In the current proposal, commercial boat rentals were assessed at 25 cents.
“These should be higher,” Chairwoman Julie Threewit said to a consensus of nods. The board agreed they should pay 65 cents.
On the other end of the scale, the group believed having a retailer selling guns pay a higher rate – 60 cents per $1,000 in receipts – appeared unfair.
“Who’s going to come to Tahoe to buy a gun?” board member Victor Babbitt blurted out.
The group plans to establish a process by which a business can protest its category.
Getting beyond the past
Fairness and equity are the driving principles of the board. Many members say the overall attitude among the 4,600 businesses in town has been negative toward the process of absorbing a new tax.
“For some, the money’s not the issue. It’s the principle. There’s still animosity out there,” Martin said.

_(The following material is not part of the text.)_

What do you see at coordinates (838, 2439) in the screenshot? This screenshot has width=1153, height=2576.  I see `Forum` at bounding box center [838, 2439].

The two-hour process sparked dialogue about how business operates here. As such, the board advised termite and pest controlers would pay 48 cents – up from the consultant’s 25-cent formula.
“Every restaurant in town has to pay the bug man to come in,” Missy Springer said, illustrating the tie-in to tourism.
After City Attorney Catherine DiCamillo returns with answers on some categories, the full recommendation will be voted on.
The money – estimated at about $250,000 from June 2005-06 – would pay for efforts to market the city. The original intent was to replace a loss of subsidies to the local government’s marketing arms – the chamber and Lake Tahoe Visitors Authority. The chamber’s subsidy from the city was $101,000 in the 2004-05 year – at least $30,000 less than the prior year. The LTVA received $225,000 this year. Both of the agency’s executive directors Duane Wallace and Patrick Kaler attended the meeting.
After October 2006, lodging establishments have agreed in spirit to continue collecting $1.50 per room, per night from their guests as their contributions to BID coffers. That’s the voter-approved rate under Measure Z, which expires at that time.